Task description
Your answer must be an exact copy of the records below, minus any images.

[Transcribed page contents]

Segment Open

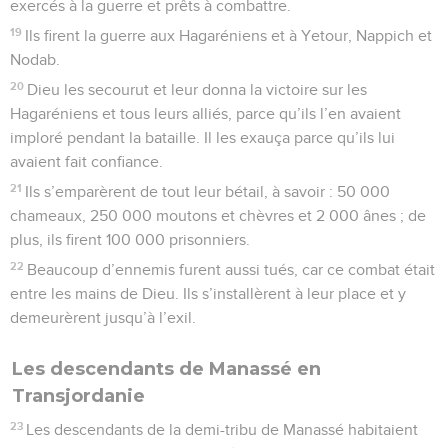
exercés à la guerre et prêts à combattre.
19
Ils firent la guerre aux Hagaréniens et à Yetour, Nappich et
Nodab.
20
Dieu les secourut et leur donna la victoire sur les
Hagaréniens et tous leurs alliés, parce qu’ils l’en avaient
imploré pendant la bataille. Il les exauça parce qu’ils lui
avaient fait confiance.
21
Ils s’emparèrent de tout leur bétail, à savoir : 50 000
chameaux, 250 000 moutons et chèvres et 2 000 ânes ; de
plus, ils firent 100 000 prisonniers.
22
Beaucoup d’ennemis furent aussi tués, car ce combat était
entre les mains de Dieu. Ils s’installèrent à leur place et y
demeurèrent jusqu’à l’exil.
Les descendants de Manassé en
Transjordanie
23
Les descendants de la demi-tribu de Manassé habitaient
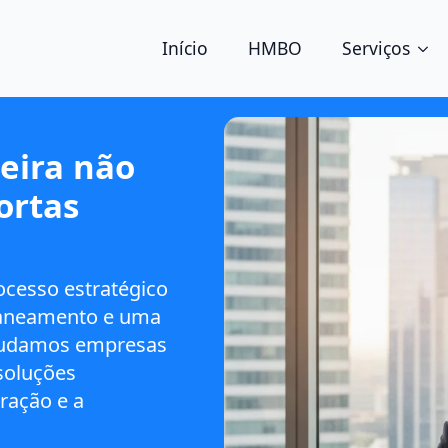
Início
HMBO
Serviços
ceira não
ortas
ocesso estratégico
planeamento e uma
judamos empresas
soluções
ração e a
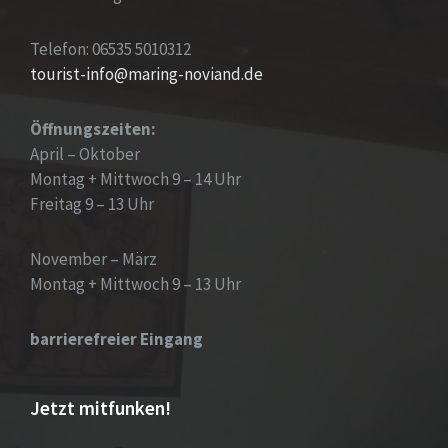
Telefon: 06535 5010312
tourist-info@maring-noviand.de
Öffnungszeiten:
April – Oktober
Montag + Mittwoch 9 – 14 Uhr
Freitag 9 – 13 Uhr
November – März
Montag + Mittwoch 9 – 13 Uhr
barrierefreier Eingang
Jetzt mitfunken!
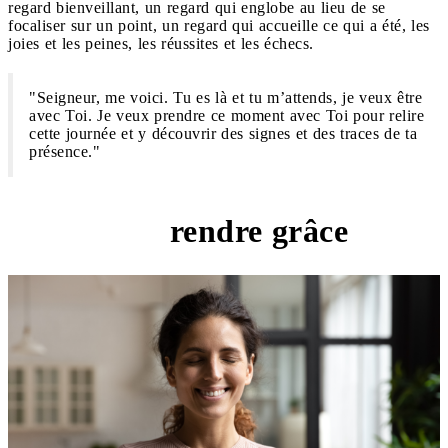
regard bienveillant, un regard qui englobe au lieu de se
focaliser sur un point, un regard qui accueille ce qui a été, les
joies et les peines, les réussites et les échecs.
"Seigneur, me voici. Tu es là et tu m’attends, je veux être
avec Toi. Je veux prendre ce moment avec Toi pour relire
cette journée et y découvrir des signes et des traces de ta
présence."
rendre grâce
"Merci"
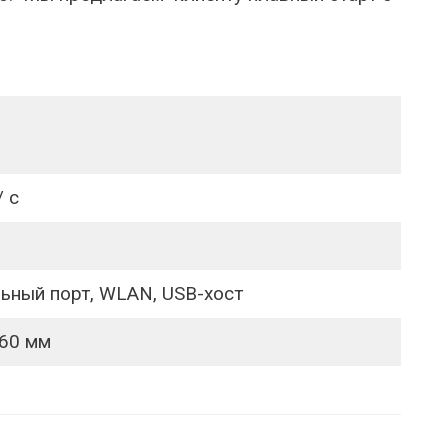
/ с
ьный порт, WLAN, USB-хост
460 мм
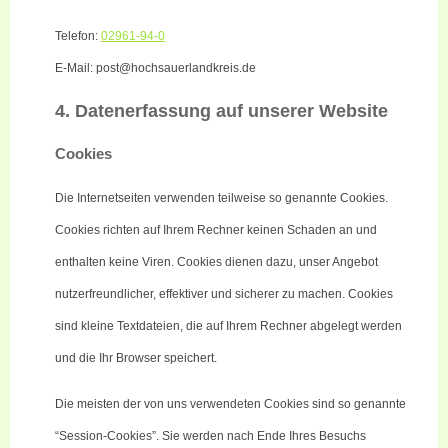
Telefon:
02961-94-0
E-Mail: post@hochsauerlandkreis.de
4. Datenerfassung auf unserer Website
Cookies
Die Internetseiten verwenden teilweise so genannte Cookies.
Cookies richten auf Ihrem Rechner keinen Schaden an und
enthalten keine Viren. Cookies dienen dazu, unser Angebot
nutzerfreundlicher, effektiver und sicherer zu machen. Cookies
sind kleine Textdateien, die auf Ihrem Rechner abgelegt werden
und die Ihr Browser speichert.
Die meisten der von uns verwendeten Cookies sind so genannte
“Session-Cookies”. Sie werden nach Ende Ihres Besuchs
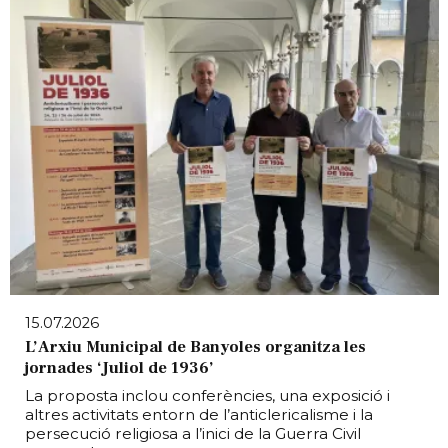
15.07.2026
L’Arxiu Municipal de Banyoles organitza les
jornades ‘Juliol de 1936’
La proposta inclou conferències, una exposició i
altres activitats entorn de l’anticlericalisme i la
persecució religiosa a l’inici de la Guerra Civil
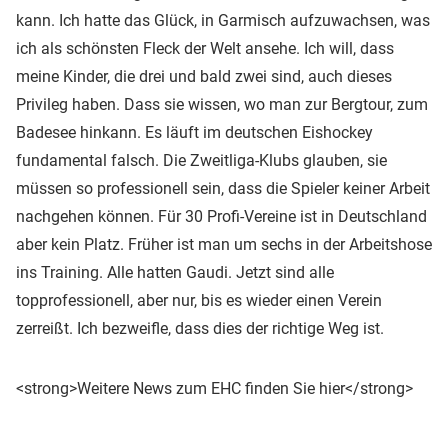
kann. Ich hatte das Glück, in Garmisch aufzuwachsen, was
ich als schönsten Fleck der Welt ansehe. Ich will, dass
meine Kinder, die drei und bald zwei sind, auch dieses
Privileg haben. Dass sie wissen, wo man zur Bergtour, zum
Badesee hinkann. Es läuft im deutschen Eishockey
fundamental falsch. Die Zweitliga-Klubs glauben, sie
müssen so professionell sein, dass die Spieler keiner Arbeit
nachgehen können. Für 30 Profi-Vereine ist in Deutschland
aber kein Platz. Früher ist man um sechs in der Arbeitshose
ins Training. Alle hatten Gaudi. Jetzt sind alle
topprofessionell, aber nur, bis es wieder einen Verein
zerreißt. Ich bezweifle, dass dies der richtige Weg ist.
<strong>Weitere News zum EHC finden Sie hier</strong>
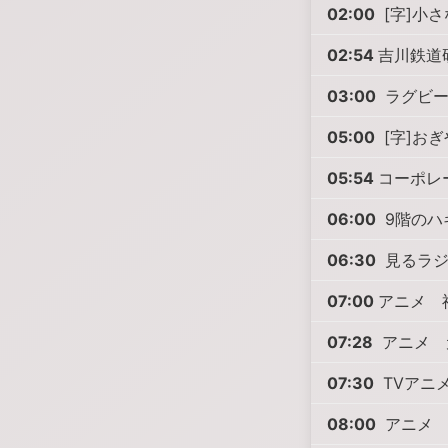
02:00
[字]小
02:54
吉川鉄道
03:00
ラグビー
05:00
[字]お
05:54
コーポレ
06:00
9階のハ
06:30
見るラジ
07:00
アニメ 
07:28
アニメ 
07:30
TVアニ
08:00
アニメ 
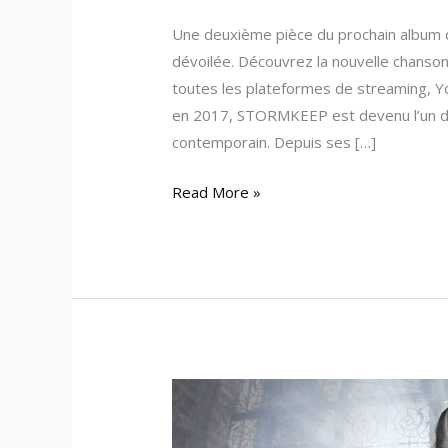
Une deuxième pièce du prochain album
dévoilée. Découvrez la nouvelle chanso
toutes les plateformes de streaming, 
en 2017, STORMKEEP est devenu l’un de
contemporain. Depuis ses […]
Read More »
Dimmu
Borgir
dévoile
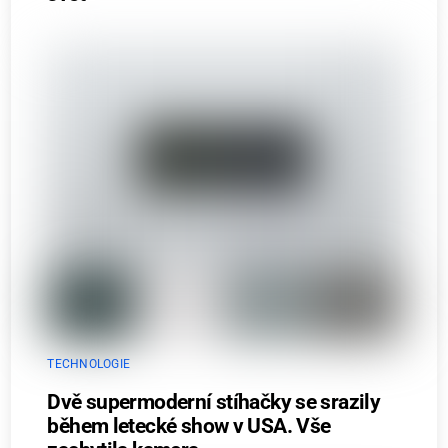
TECHNOLOGIE
Dvě supermoderní stíhačky se srazily
během letecké show v USA. Vše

Segment Closed

Solution to this task
exercés à la guerre et prêts à combattre.
19
Ils firent la guerre aux Hagaréniens et à Yetour, Nappich et
Nodab.
20
Dieu les secourut et leur donna la victoire sur les
Hagaréniens et tous leurs alliés, parce qu’ils l’en avaient
imploré pendant la bataille. Il les exauça parce qu’ils lui
avaient fait confiance.
21
Ils s’emparèrent de tout leur bétail, à savoir : 50 000
chameaux, 250 000 moutons et chèvres et 2 000 ânes ; de
plus, ils firent 100 000 prisonniers.
22
Beaucoup d’ennemis furent aussi tués, car ce combat était
entre les mains de Dieu. Ils s’installèrent à leur place et y
demeurèrent jusqu’à l’exil.
Les descendants de Manassé en
Transjordanie
23
Les descendants de la demi-tribu de Manassé habitaient
Início
HMBO
Serviços
ceira não
ortas
ocesso estratégico
planeamento e uma
judamos empresas
soluções
ração e a
Telefon: 06535 5010312
tourist-info@maring-noviand.de
Öffnungszeiten:
April – Oktober
Montag + Mittwoch 9 – 14 Uhr
Freitag 9 – 13 Uhr
November – März
Montag + Mittwoch 9 – 13 Uhr
barrierefreier Eingang
Jetzt mitfunken!
regard bienveillant, un regard qui englobe au lieu de se
focaliser sur un point, un regard qui accueille ce qui a été, les
joies et les peines, les réussites et les échecs.
"Seigneur, me voici. Tu es là et tu m’attends, je veux être
avec Toi. Je veux prendre ce moment avec Toi pour relire
cette journée et y découvrir des signes et des traces de ta
présence."
rendre grâce
"Merci"
/ с
ьный порт, WLAN, USB-хост
460 мм
Telefon:
02961-94-0
E-Mail: post@hochsauerlandkreis.de
4. Datenerfassung auf unserer Website
Cookies
Die Internetseiten verwenden teilweise so genannte Cookies.
Cookies richten auf Ihrem Rechner keinen Schaden an und
enthalten keine Viren. Cookies dienen dazu, unser Angebot
nutzerfreundlicher, effektiver und sicherer zu machen. Cookies
sind kleine Textdateien, die auf Ihrem Rechner abgelegt werden
und die Ihr Browser speichert.
Die meisten der von uns verwendeten Cookies sind so genannte
“Session-Cookies”. Sie werden nach Ende Ihres Besuchs
15.07.2026
L’Arxiu Municipal de Banyoles organitza les
jornades ‘Juliol de 1936’
La proposta inclou conferències, una exposició i
altres activitats entorn de l’anticlericalisme i la
persecució religiosa a l’inici de la Guerra Civil
kann. Ich hatte das Glück, in Garmisch aufzuwachsen, was
ich als schönsten Fleck der Welt ansehe. Ich will, dass
meine Kinder, die drei und bald zwei sind, auch dieses
Privileg haben. Dass sie wissen, wo man zur Bergtour, zum
Badesee hinkann. Es läuft im deutschen Eishockey
fundamental falsch. Die Zweitliga-Klubs glauben, sie
müssen so professionell sein, dass die Spieler keiner Arbeit
nachgehen können. Für 30 Profi-Vereine ist in Deutschland
aber kein Platz. Früher ist man um sechs in der Arbeitshose
ins Training. Alle hatten Gaudi. Jetzt sind alle
topprofessionell, aber nur, bis es wieder einen Verein
zerreißt. Ich bezweifle, dass dies der richtige Weg ist.
<strong>Weitere News zum EHC finden Sie hier</strong>
02:00
[字]小
02:54
吉川鉄道
03:00
ラグビー
05:00
[字]お
05:54
コーポレ
06:00
9階のハ
06:30
見るラジ
07:00
アニメ 
07:28
アニメ 
07:30
TVアニ
08:00
アニメ 
Une deuxième pièce du prochain album
dévoilée. Découvrez la nouvelle chanso
toutes les plateformes de streaming, 
en 2017, STORMKEEP est devenu l’un de
contemporain. Depuis ses […]
Read More »
Dimmu
Borgir
dévoile
TECHNOLOGIE
Dvě supermoderní stíhačky se srazily
během letecké show v USA. Vše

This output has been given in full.